When I’d fly back to Nevada County after the three months, I’d leave behind fall and head back to spring, my favorite season. I’d jump into weeding, planting and reveling in the beauty all around me, as the earth woke up from her winter slumber. I’d also feel myself become grounded again, on my home soil, pet my sweet cats, who’d been in the care of a house-sitter and cherish the comfort of being back in my familiar home. I was also in the same state as my children and grandchildren, not across the planet from them.
This year, as the coronavirus spread across the planet and we watched the world become unrecognizable day by day, the distance yawned between New Zealand and Nevada County. We were due to fly back on April 7, but by mid-March, began weighing the dangers of international travel. We realized that traveling back not only meant risking our own lives, but the possibility of carrying the virus back home with us.
Then our carrier canceled our flights to San Francisco and New Zealand declared a state of emergency, with everyone directed to stay home, to shelter in place, for four weeks.
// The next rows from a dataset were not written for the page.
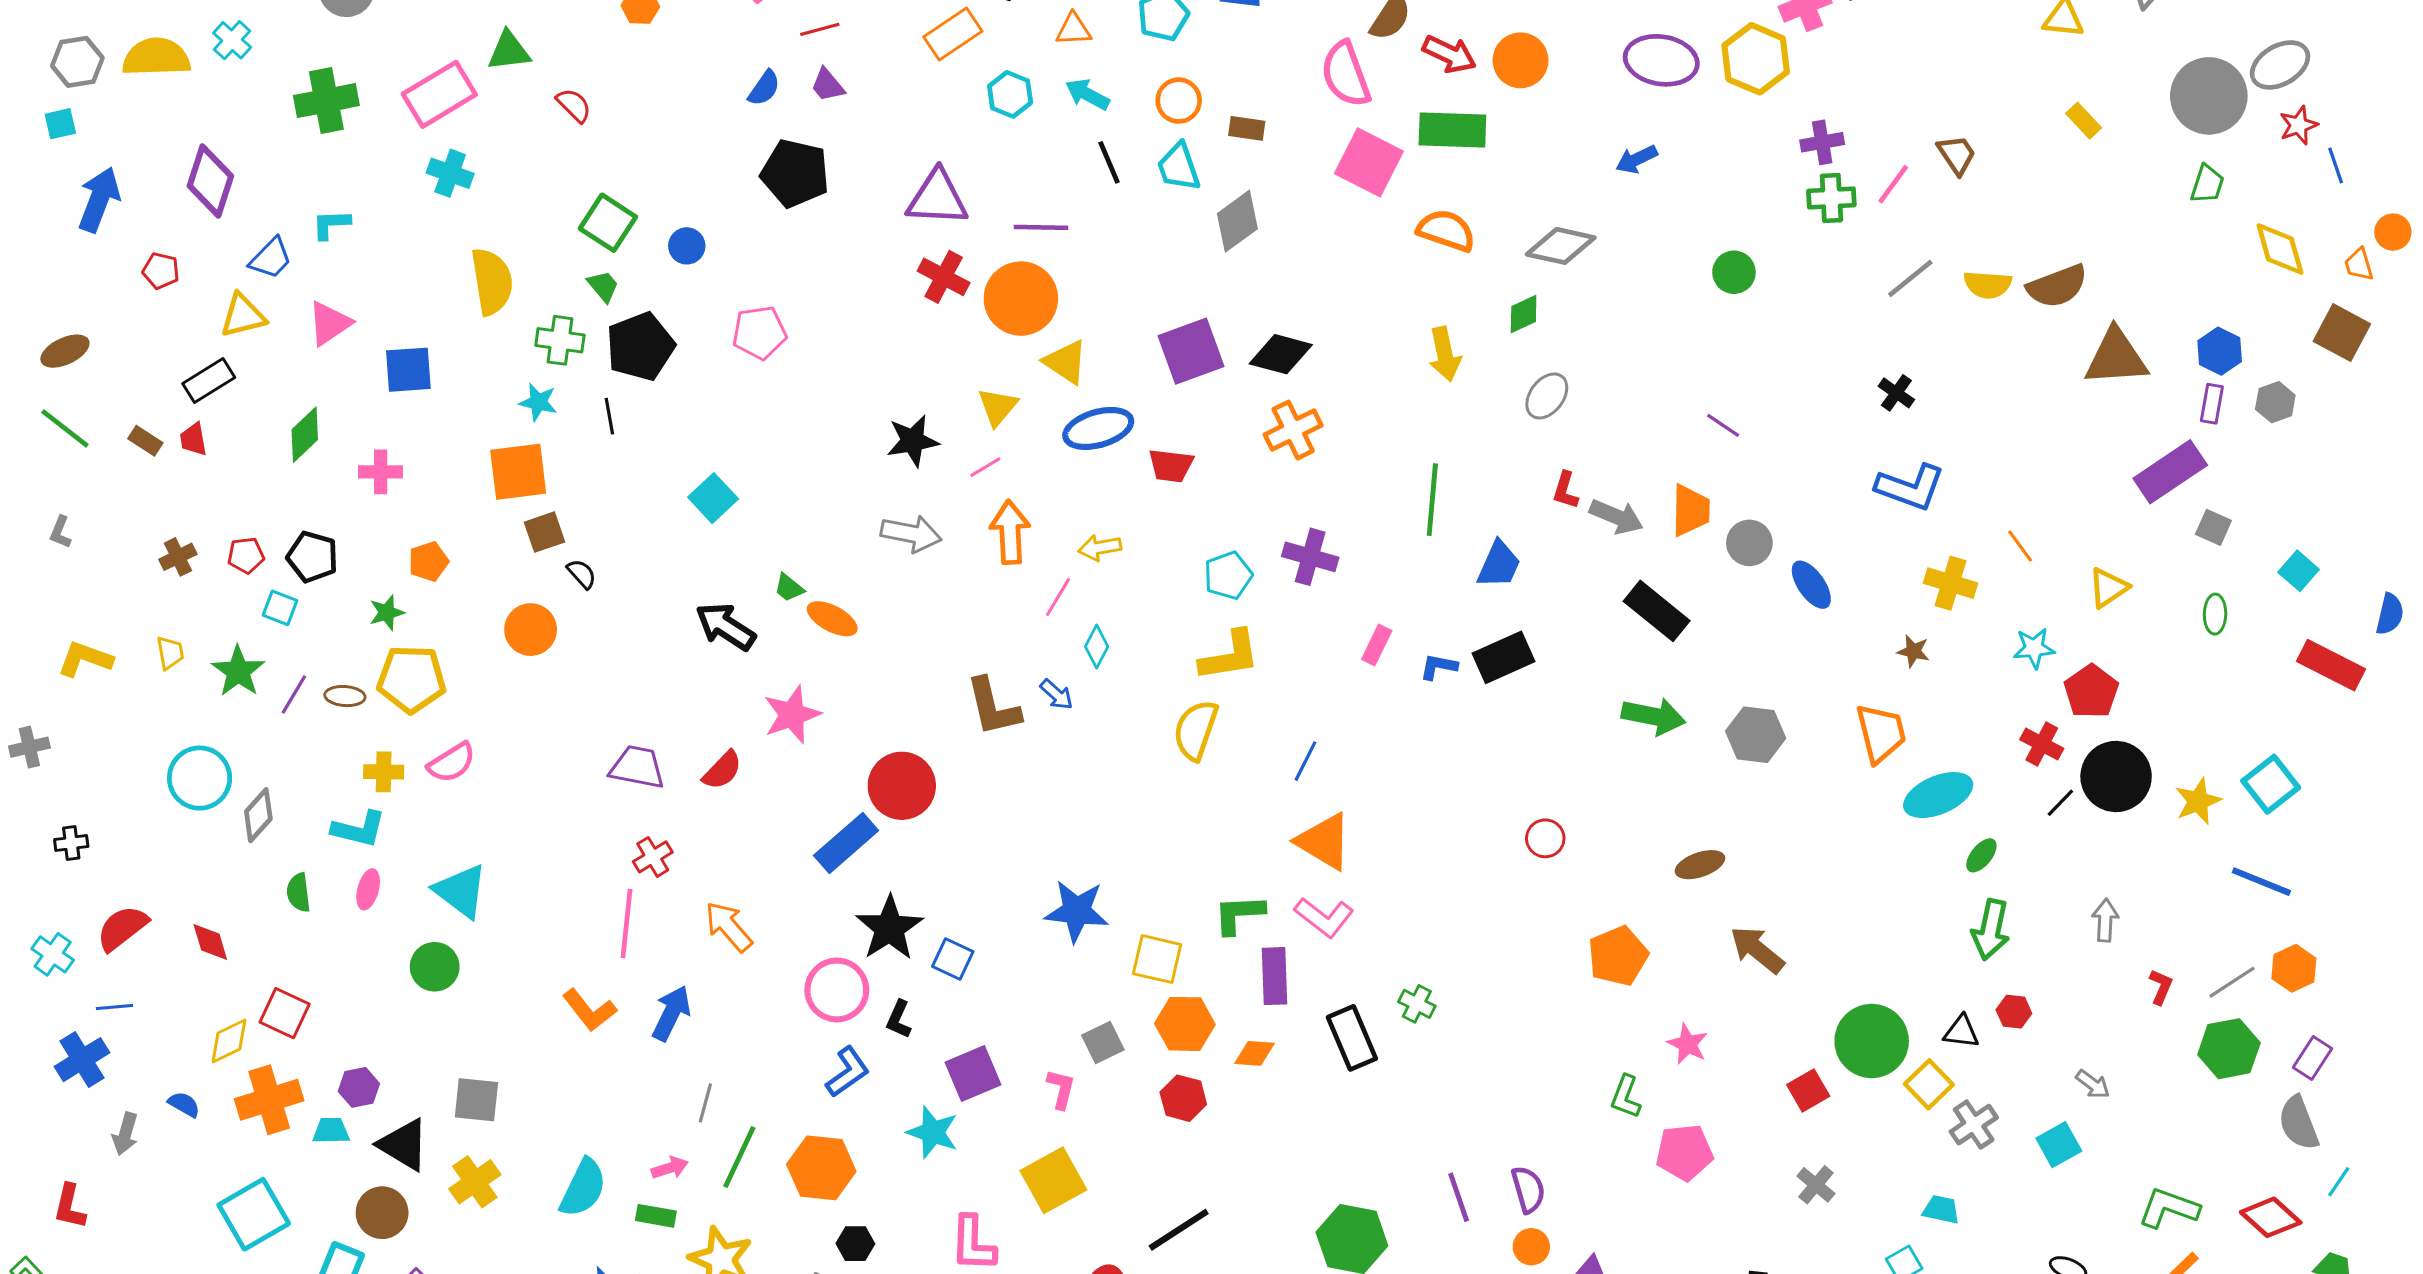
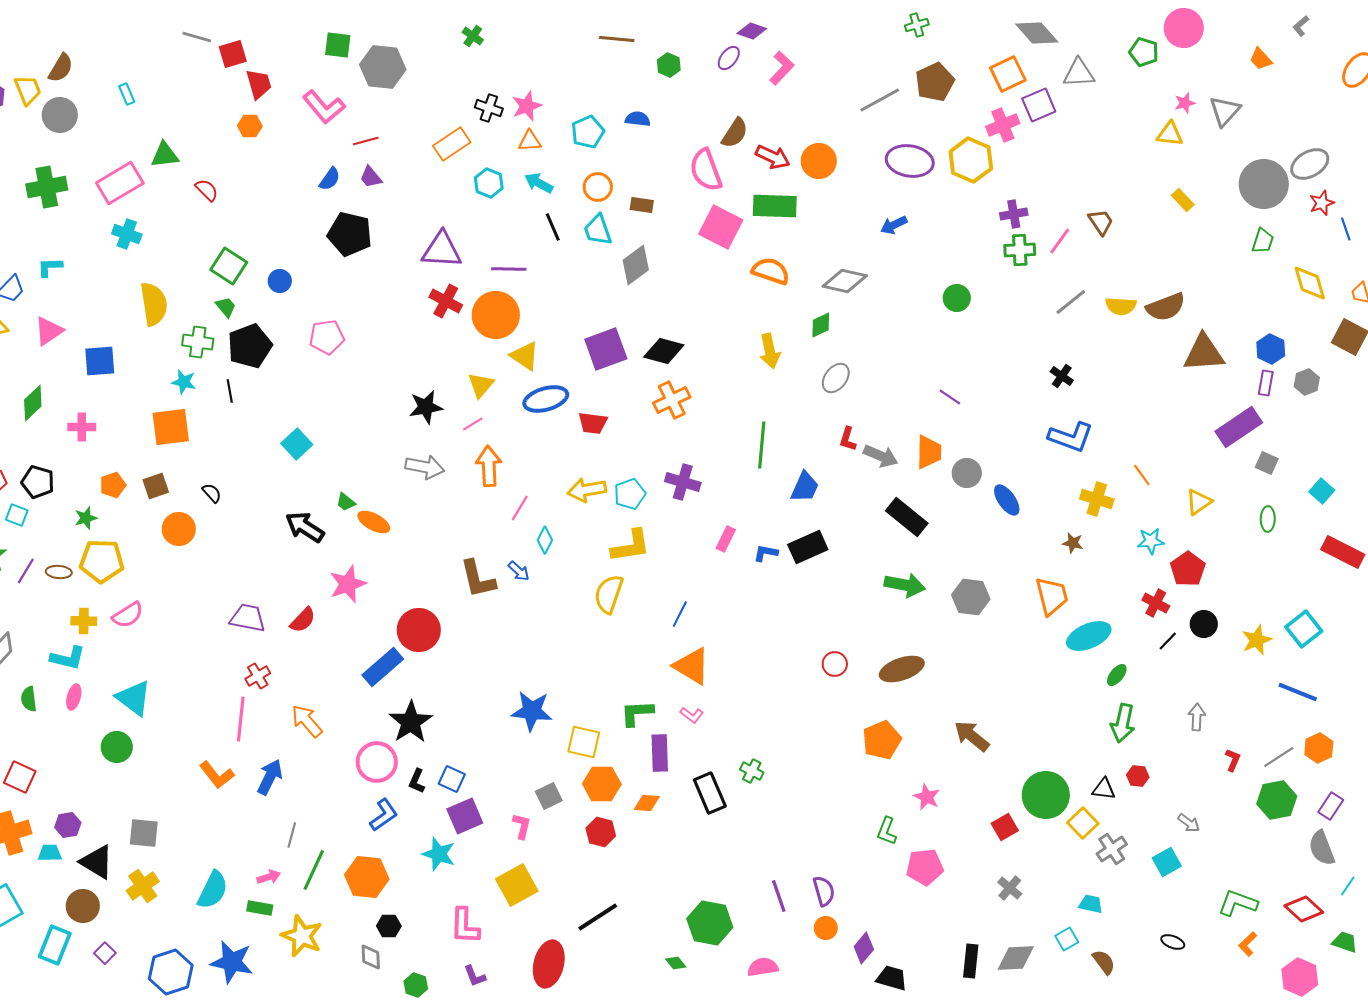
brown square: (544, 532) -> (156, 486), moved
yellow arrow: (1100, 548) -> (587, 490), moved, size x1.4
black circle: (2116, 776) -> (1204, 624), size x0.6
brown ellipse: (1700, 865) -> (902, 669), moved, size x1.4
pink L-shape: (1324, 917) -> (692, 715), size x0.6
blue square: (953, 959) -> (452, 779), moved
We are relatively safe here. We live in a tiny village and drive 30 minutes to a nearby town for groceries. We have access to a deserted beach along the Tasman sea. Our nearest neighbors are sheep and dairy cows.
I have nothing to complain about. And yet, in this time of crisis and world-wide trauma, I miss my home. I am a California native and yes, I am a world traveler. But as Dorothy, in “The Wizard of Oz” put it so well, there is no place like home.
Home is where I know where each pot and pan lives in my kitchen, where the cats sleep on the crocheted blanket on the back of the couch or crawl into my lap as I read in the evening. This year, I won’t be there to see my apple trees blossom or to witness the miracle of the bulbs I planted last fall push their way up, their colorful faces swaying in the fresh spring breeze.
I won’t be getting muddy in my garden weeding, then planting the tomatoes, squash, carrots and beans, zinnias, cosmos and sweet peas. The comforting routine of my life has been altered beyond recognition.
At this moment, I don’t know when we will be able to come back. But this experience has given me a new appreciation for what the terms “home” and “hometown” mean, as I watch from 7,000 miles away.
Stay safe, Nevada County. My heart is there with you and I’ll be watching from afar.
Diane Covington-Carter is an award-winning writer and long-time resident of Nevada City.